Top of TASK DATA

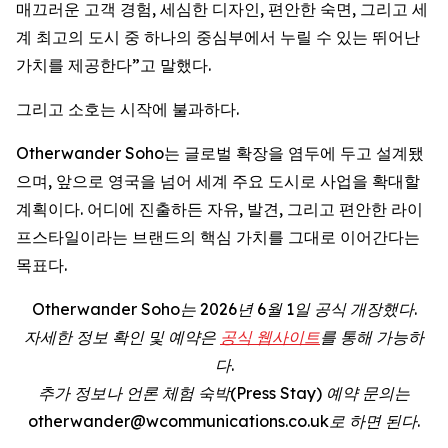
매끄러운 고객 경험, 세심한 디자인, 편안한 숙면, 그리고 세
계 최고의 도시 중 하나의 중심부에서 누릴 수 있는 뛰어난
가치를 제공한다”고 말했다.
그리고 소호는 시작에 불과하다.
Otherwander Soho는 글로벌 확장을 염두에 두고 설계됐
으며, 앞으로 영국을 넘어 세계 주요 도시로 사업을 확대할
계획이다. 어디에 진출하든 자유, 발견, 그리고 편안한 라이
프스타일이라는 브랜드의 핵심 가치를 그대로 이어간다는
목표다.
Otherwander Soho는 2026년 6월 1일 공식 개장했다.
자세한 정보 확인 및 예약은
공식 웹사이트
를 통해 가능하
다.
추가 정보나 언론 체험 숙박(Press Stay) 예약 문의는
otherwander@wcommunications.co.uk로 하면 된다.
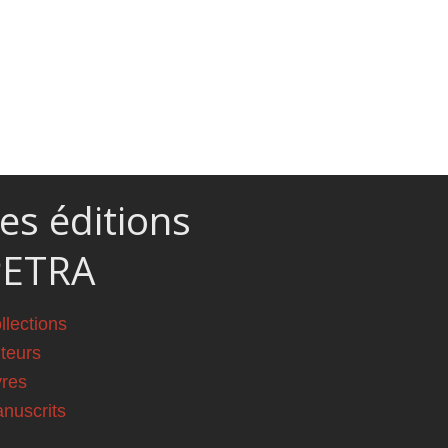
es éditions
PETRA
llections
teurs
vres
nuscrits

Bottom of TASK DATA

• REQUIRED WORK
From the entries above, write out every line without a single change, skipping the images.

• EXPECTED ANSWER
매끄러운 고객 경험, 세심한 디자인, 편안한 숙면, 그리고 세
계 최고의 도시 중 하나의 중심부에서 누릴 수 있는 뛰어난
가치를 제공한다”고 말했다.
그리고 소호는 시작에 불과하다.
Otherwander Soho는 글로벌 확장을 염두에 두고 설계됐
으며, 앞으로 영국을 넘어 세계 주요 도시로 사업을 확대할
계획이다. 어디에 진출하든 자유, 발견, 그리고 편안한 라이
프스타일이라는 브랜드의 핵심 가치를 그대로 이어간다는
목표다.
Otherwander Soho는 2026년 6월 1일 공식 개장했다.
자세한 정보 확인 및 예약은
공식 웹사이트
를 통해 가능하
다.
추가 정보나 언론 체험 숙박(Press Stay) 예약 문의는
otherwander@wcommunications.co.uk로 하면 된다.
es éditions
PETRA
llections
teurs
vres
nuscrits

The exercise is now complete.